Incident Review Template for AI Failures
Resources & Utilities • ~7–8 min read • Updated May 7, 2025
Context
AI systems fail in ways classic software doesn’t: probabilistic outputs, distribution shifts, vendor changes, and hidden policy interactions. Postmortems must therefore go beyond root-cause to include model and data behavior, guardrail efficacy, and decision impact. This template is blameless, lightweight, and designed to produce clear control changes.
Core Template
- Header & Triage
- Incident ID: YYYYMMDD-domain-sequence
- Severity: S1–S4 (customer harm, regulatory exposure, financial impact, operational disruption)
- Discovery: Monitoring alert, user report, internal review, audit
- Timeframe: First observed → contained → resolved
- Context Snapshot
- Use Case: Purpose, decision stakes, HITL gates
- Model & Version: Base/finetuned model, prompt pack version, policies
- Data Inputs: Retrieval sources, freshness, PII/PHI handling
- Impact Summary
- Affected: Users, transactions, processes
- Blast Radius: Systems, teams, customers
- Measured Impact: Cost, latency, error rate, SLA breaches
- Failure Characterization
- Error Type: Hallucination, retrieval miss, policy misfire, routing error, drift, jailbreaking, data leak
- Repro Steps: Minimal prompt/input to reproduce
- Signals: Logs, eval results, human edits/overrides, anomaly alerts
- Contributing Factors
- Model: Temperature, context length, update cadence
- Retrieval: Index coverage, chunking, ranking config
- Guardrails: Filter policy gaps, prompt hardening, HITL placement
- Ops: Caching, timeouts, dependency health, vendor change
- Remediations & Control Changes
- Immediate Fix: Patch applied; owner; ETA
- Follow-up Tasks: Tracked as tickets with SLOs
- Control Map: Which guardrails / tests / monitors were added or tightened
- Verification & Close
- Regression Tests: Added to golden/eval sets
- Post-Fix Metrics: Error rate, latency, override rate vs. baseline
- Decision: Close / watchlist / hold for next release
Recommended Actions
- Adopt Severity & Taxonomy: Standardize S1–S4 and error types across teams.

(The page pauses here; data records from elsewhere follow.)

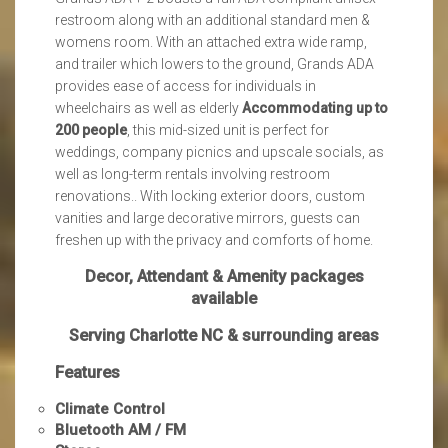
restroom along with an additional standard men &
womens room. With an attached extra wide ramp,
and trailer which lowers to the ground, Grands ADA
provides ease of access for individuals in
wheelchairs as well as elderly
Accommodating up to
200 people
, this mid-sized unit is perfect for
weddings, company picnics and upscale socials, as
well as long-term rentals involving restroom
renovations.. With locking exterior doors, custom
vanities and large decorative mirrors, guests can
freshen up with the privacy and comforts of home.
Decor, Attendant & Amenity packages
available
Serving Charlotte NC & surrounding areas
Features
Climate Control
Bluetooth AM / FM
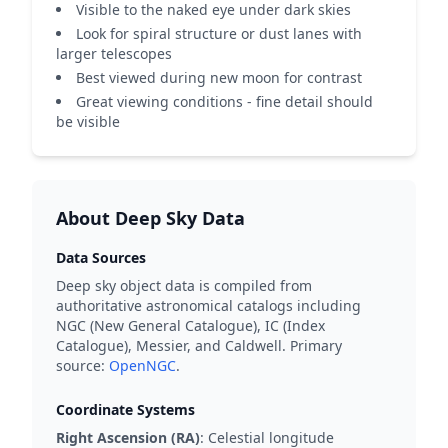
Visible to the naked eye under dark skies
Look for spiral structure or dust lanes with
larger telescopes
Best viewed during new moon for contrast
Great viewing conditions - fine detail should
be visible
About Deep Sky Data
Data Sources
Deep sky object data is compiled from
authoritative astronomical catalogs including
NGC (New General Catalogue), IC (Index
Catalogue), Messier, and Caldwell. Primary
source:
OpenNGC
.
Coordinate Systems
Right Ascension (RA)
: Celestial longitude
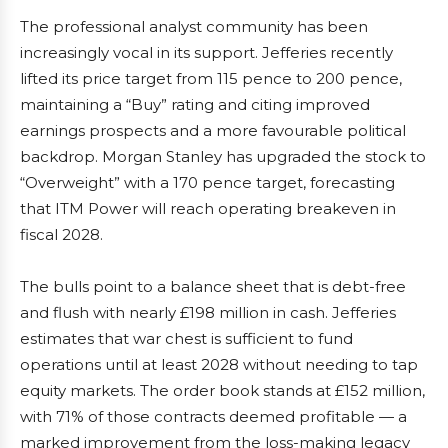
The professional analyst community has been
increasingly vocal in its support. Jefferies recently
lifted its price target from 115 pence to 200 pence,
maintaining a “Buy” rating and citing improved
earnings prospects and a more favourable political
backdrop. Morgan Stanley has upgraded the stock to
“Overweight” with a 170 pence target, forecasting
that ITM Power will reach operating breakeven in
fiscal 2028.
The bulls point to a balance sheet that is debt-free
and flush with nearly £198 million in cash. Jefferies
estimates that war chest is sufficient to fund
operations until at least 2028 without needing to tap
equity markets. The order book stands at £152 million,
with 71% of those contracts deemed profitable — a
marked improvement from the loss-making legacy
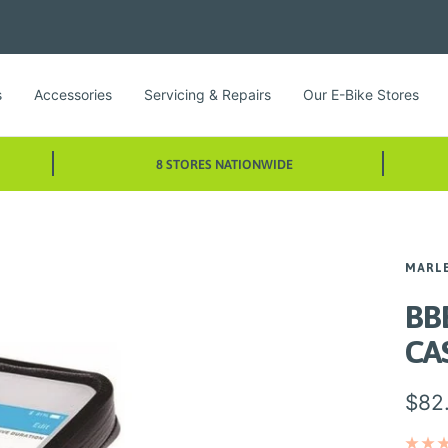
s
Accessories
Servicing & Repairs
Our E-Bike Stores
8 STORES NATIONWIDE
MARL
BB
CA
Sale
$82
pric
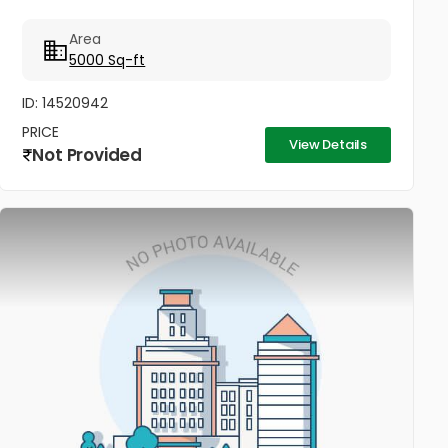
Area
5000 Sq-ft
ID: 14520942
PRICE
View Details
Not Provided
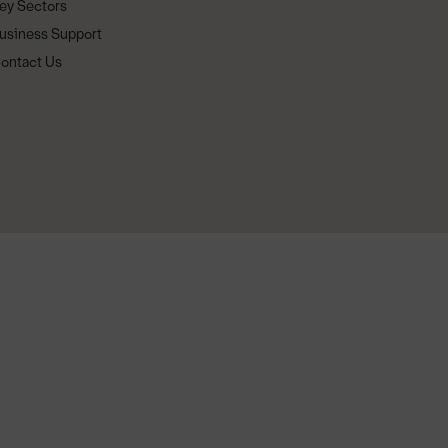
ey Sectors
usiness Support
ontact Us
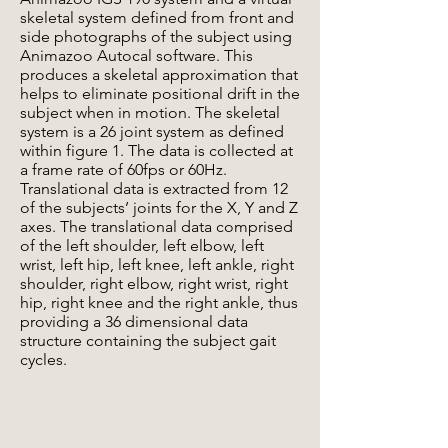
skeletal system defined from front and
side photographs of the subject using
Animazoo Autocal software. This
produces a skeletal approximation that
helps to eliminate positional drift in the
subject when in motion. The skeletal
system is a 26 joint system as defined
within figure 1. The data is collected at
a frame rate of 60fps or 60Hz.
Translational data is extracted from 12
of the subjects’ joints for the X, Y and Z
axes. The translational data comprised
of the left shoulder, left elbow, left
wrist, left hip, left knee, left ankle, right
shoulder, right elbow, right wrist, right
hip, right knee and the right ankle, thus
providing a 36 dimensional data
structure containing the subject gait
cycles.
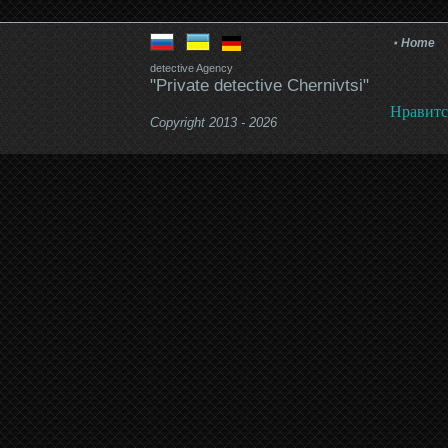
Home
detective Agency
"Private detective Chernivtsi"
Нравитс
Copyright 2013 - 2026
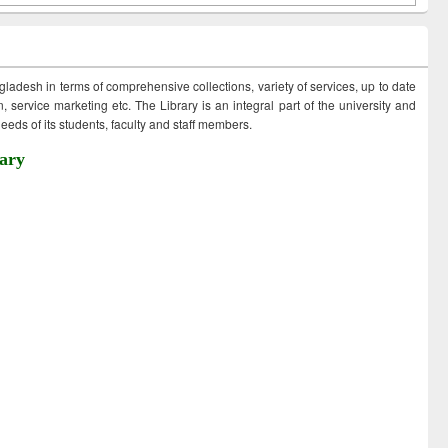
ngladesh in terms of comprehensive collections, variety of services, up to date
 service marketing etc. The Library is an integral part of the university and
eds of its students, faculty and staff members.
ary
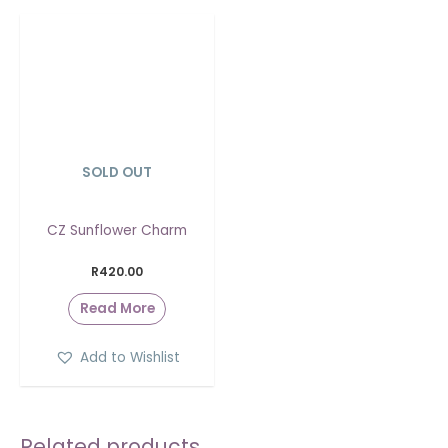
SOLD OUT
CZ Sunflower Charm
R
420.00
Read More
Add to Wishlist
Related products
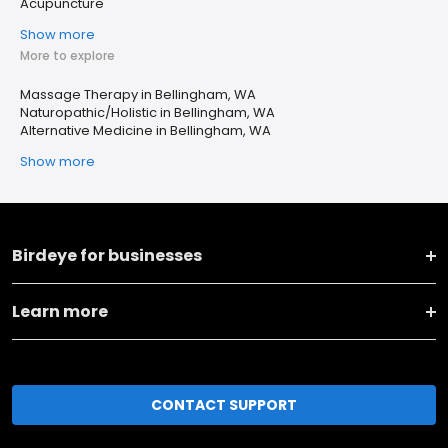
Acupuncture
Show more
More to explore
Massage Therapy in Bellingham, WA
Naturopathic/Holistic in Bellingham, WA
Alternative Medicine in Bellingham, WA
Show more
Birdeye for businesses
Learn more
CONTACT SUPPORT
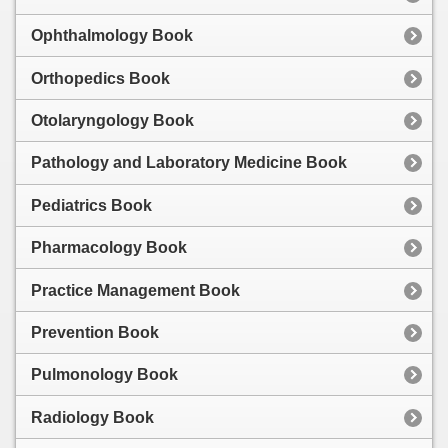
Ophthalmology Book
Orthopedics Book
Otolaryngology Book
Pathology and Laboratory Medicine Book
Pediatrics Book
Pharmacology Book
Practice Management Book
Prevention Book
Pulmonology Book
Radiology Book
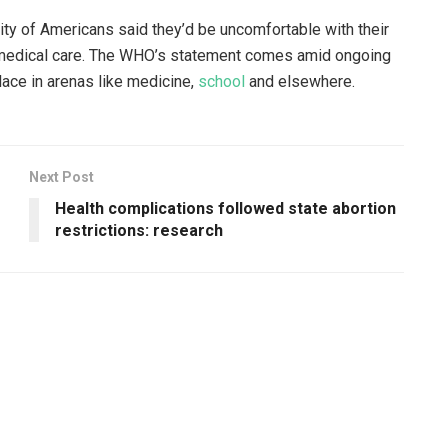
rity of Americans said they’d be uncomfortable with their
eir medical care. The WHO’s statement comes amid ongoing
lace in arenas like medicine,
school
and elsewhere.
Next Post
Health complications followed state abortion
restrictions: research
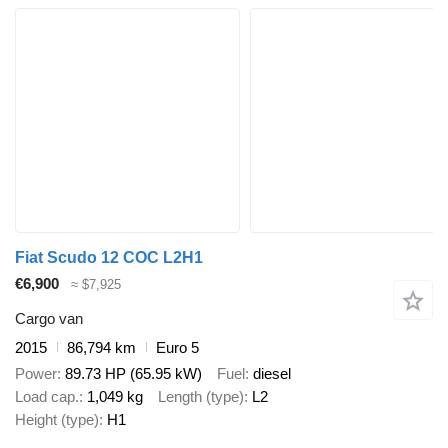
Fiat Scudo 12 COC L2H1
€6,900
≈ $7,925
Cargo van
2015
86,794 km
Euro 5
Power
89.73 HP (65.95 kW)
Fuel
diesel
Load cap.
1,049 kg
Length (type)
L2
Height (type)
H1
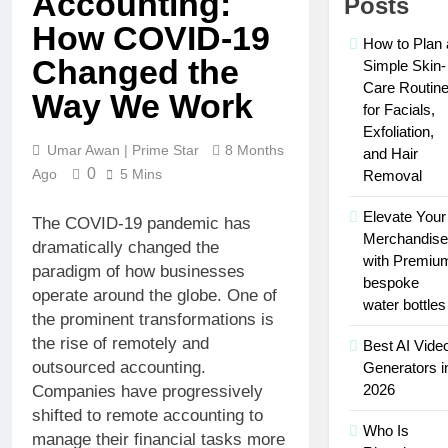
Accounting:
Posts
Successful
Social Media
Car
How COVID-19
Presence with
3 Weeks Ago
How to Plan 
Accident
MakeMeFamous
Changed the
Personalized
Attorneys
Simple Skin-
Australia: A
Learning
Care Routin
Comprehensive
Way We Work
with AI Study
3 Weeks Ago
for Facials,
Guide
Help:
Scratching the
Exfoliation,
Enhance
Surface: The
Umar Awan | Prime Star
8 Months
and Hair
Your Study
Reasons Frenchies
0
Ago
5 Mins
3 Weeks Ago
Removal
Experience
Might Rub Their
Mamgatoto:
Privates
Your
Elevate Your
The COVID-19 pandemic has
Trusted
Merchandise
3 Weeks Ago
dramatically changed the
Online
with Premiu
Mamgatoto:
paradigm of how businesses
Gaming
Your
bespoke
Destination
operate around the globe. One of
Ultimate
water bottles
3 Weeks Ago
the prominent transformations is
Gaming
Destination
the rise of remotely and
Best AI Vide
outsourced accounting.
Generators i
2026
Companies have progressively
shifted to remote accounting to
Who Is
manage their financial tasks more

- Wire to Tooling: Create a simple form (or doc template) & link it to your ticketing system.
- Golden Set First: Every incident adds at least one test to eval/golden suites.
- Control Registry: Maintain a living list of guardrails, tests, and monitors with owners and SLOs.
- Monthly Review: Summarize incidents, patterns, and control effectiveness for governance.
Common Pitfalls
- Blaming People: Focus on systems & controls; assume good intent.
- One-Off Fixes: Patch without strengthening guardrails or tests.
- No Repro: Closing incidents without a minimal reproducible case.
- Unowned Actions: Remediations without named owners and dates.
Quick Win Checklist
- Publish the template (copyable doc or form) with example incidents.
- Define S1–S4 and 6–8 error types your org will use.
- Require one golden/eval test per incident before closing.
Closing
Great AI teams turn incidents into leverage. A blameless, structured review process—connected to evals, guardrails, and monitoring—reduces repeat failures and steadily raises quality without slowing delivery.